Several months later, a comment was posted on that video that suggested the Red Victor 1 was in fact, the fastest street-legal car in Europe. We asked for a link that suggested Red Victor 1 eclipsed Polly's top speed, but none was provided. Instead, it was suggested that "quickest" and "fastest" mean the same thing in racing. While quickest and fastest may be used interchangeably in many conversations, the racing community, especially drag racers, seem to differentiate the two, with "quickest" being measured in time, while "fastest" is measured in speed. In fact, many folks will lay claim to being both quickest and fastest in some specific sub-category, which wouldn't be necessary if both words had the same meaning in racing.
It was then suggested that "Guinness" (presumably meaning the Guinness Book of World Records) does not indicate that a land speed record is considered a form of racing and that the folks who run vehicles at Bonneville know they are not racing. As luck would have it, OPTIMA Jim actually has a couple of old copies of the Guinness Book of World Records (1983 & 1984 editions) in his possession and both of those books list top speed records in the "Auto Racing" section. Jim also volunteers at his childrens' school library and while he hasn't checked newer editions of the Guinness Book, the newer editions tend to have far more pictures and far fewer listings of records. Regardless, there might be quite a bit of debate within the racing community as to whether the folks at Guinness should or could be considered the definitive authority on what is defined as "racing."

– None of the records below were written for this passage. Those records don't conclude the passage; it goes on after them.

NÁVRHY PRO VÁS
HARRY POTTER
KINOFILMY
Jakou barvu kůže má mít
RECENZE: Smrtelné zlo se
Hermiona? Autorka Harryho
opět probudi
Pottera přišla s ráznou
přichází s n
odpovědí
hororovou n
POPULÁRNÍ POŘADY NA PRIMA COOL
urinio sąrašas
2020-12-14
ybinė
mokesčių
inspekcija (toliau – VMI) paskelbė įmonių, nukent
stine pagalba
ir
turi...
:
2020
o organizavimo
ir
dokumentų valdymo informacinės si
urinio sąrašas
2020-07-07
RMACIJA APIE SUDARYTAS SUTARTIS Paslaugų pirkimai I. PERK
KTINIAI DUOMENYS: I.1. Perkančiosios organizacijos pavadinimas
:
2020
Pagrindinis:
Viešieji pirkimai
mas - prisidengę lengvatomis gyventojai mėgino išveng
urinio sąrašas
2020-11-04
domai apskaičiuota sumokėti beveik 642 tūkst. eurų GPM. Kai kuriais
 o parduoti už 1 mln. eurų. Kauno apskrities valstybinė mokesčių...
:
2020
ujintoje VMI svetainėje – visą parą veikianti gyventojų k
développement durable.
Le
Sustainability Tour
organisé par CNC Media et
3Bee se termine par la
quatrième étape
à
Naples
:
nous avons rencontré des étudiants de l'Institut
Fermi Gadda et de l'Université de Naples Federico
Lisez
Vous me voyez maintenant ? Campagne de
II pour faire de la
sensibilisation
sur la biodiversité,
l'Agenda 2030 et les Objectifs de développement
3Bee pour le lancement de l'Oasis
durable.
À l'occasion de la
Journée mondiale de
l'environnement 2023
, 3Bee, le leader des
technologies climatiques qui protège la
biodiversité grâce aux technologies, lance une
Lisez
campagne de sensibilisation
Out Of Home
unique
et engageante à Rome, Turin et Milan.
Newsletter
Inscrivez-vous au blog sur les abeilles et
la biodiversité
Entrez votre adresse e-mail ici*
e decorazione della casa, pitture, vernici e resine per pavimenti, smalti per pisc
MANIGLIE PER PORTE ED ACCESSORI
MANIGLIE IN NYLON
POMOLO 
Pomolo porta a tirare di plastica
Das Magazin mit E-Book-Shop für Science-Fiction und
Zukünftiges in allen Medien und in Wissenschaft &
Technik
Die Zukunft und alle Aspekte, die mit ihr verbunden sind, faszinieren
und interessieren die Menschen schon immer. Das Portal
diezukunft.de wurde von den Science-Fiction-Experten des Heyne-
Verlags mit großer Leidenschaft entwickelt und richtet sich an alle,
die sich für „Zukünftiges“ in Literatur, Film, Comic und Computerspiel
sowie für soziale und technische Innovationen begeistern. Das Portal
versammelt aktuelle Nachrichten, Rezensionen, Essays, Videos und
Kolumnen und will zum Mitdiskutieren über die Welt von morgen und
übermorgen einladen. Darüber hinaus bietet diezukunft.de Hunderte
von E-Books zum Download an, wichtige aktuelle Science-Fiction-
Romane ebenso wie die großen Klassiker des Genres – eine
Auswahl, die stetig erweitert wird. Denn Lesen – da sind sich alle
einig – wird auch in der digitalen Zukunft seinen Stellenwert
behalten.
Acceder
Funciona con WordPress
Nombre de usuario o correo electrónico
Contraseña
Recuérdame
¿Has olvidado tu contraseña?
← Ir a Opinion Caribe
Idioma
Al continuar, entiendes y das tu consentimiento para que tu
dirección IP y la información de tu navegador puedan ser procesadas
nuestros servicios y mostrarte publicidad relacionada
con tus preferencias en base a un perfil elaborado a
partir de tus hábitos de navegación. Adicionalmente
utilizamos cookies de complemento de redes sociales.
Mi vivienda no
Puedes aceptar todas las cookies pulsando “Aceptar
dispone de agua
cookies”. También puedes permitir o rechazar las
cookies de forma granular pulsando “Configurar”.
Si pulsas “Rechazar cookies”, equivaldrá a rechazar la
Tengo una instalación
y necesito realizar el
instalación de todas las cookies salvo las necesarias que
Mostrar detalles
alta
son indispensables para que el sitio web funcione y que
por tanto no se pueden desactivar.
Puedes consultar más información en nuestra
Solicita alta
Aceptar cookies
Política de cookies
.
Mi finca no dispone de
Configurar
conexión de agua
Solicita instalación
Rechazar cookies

What surprised us more was the suggestion that the Bonneville racers themselves know what they were engaging in was not considered racing. We've seen the "Real Race Cars Don't Have Starters" bumper stickers at midget races and know that some of the road racing fans don't think any competition that doesn't involve turning left and right should be considered racing, but we had never heard of a group of competitors themselves conceding that the activity they are engaging in is not actual racing. OPTIMA Jim decided to ask the Bonneville folks if this was really the case. As we suspected, the Bonneville racers most certainly do consider their form of motorsports to be real racing and many were very passionate in making that point. We understand that in the competitive world of motorsports, there is bound to be competition between different disciplines. Some folks will always consider their form of racing to be better than any other and can back up their opinion with very solid reasoning.
As simple as the question of "What is Racing?" may seem, there appears to be quite a bit of debate as to what can be considered racing. Does racing only occur when competitors run hull to hull, wheel to wheel or head to head? Do races need to have a specified distance (1/4 mile or Baja 1000) or are timed/top speed events (Bonneville Speed Weeks or 24 Hours of LeMans) also a legitimate form of racing? Can there be considerations beyond speed or time, as there is in drifting? Is it simply a win at all costs mentality that defines racing? If that is the case, does that exclude forms of vintage motorsports, where competitors would rather not risk wadding up a $3 million Ferrari for a $20 trophy?
What do you think defines an activity as racing?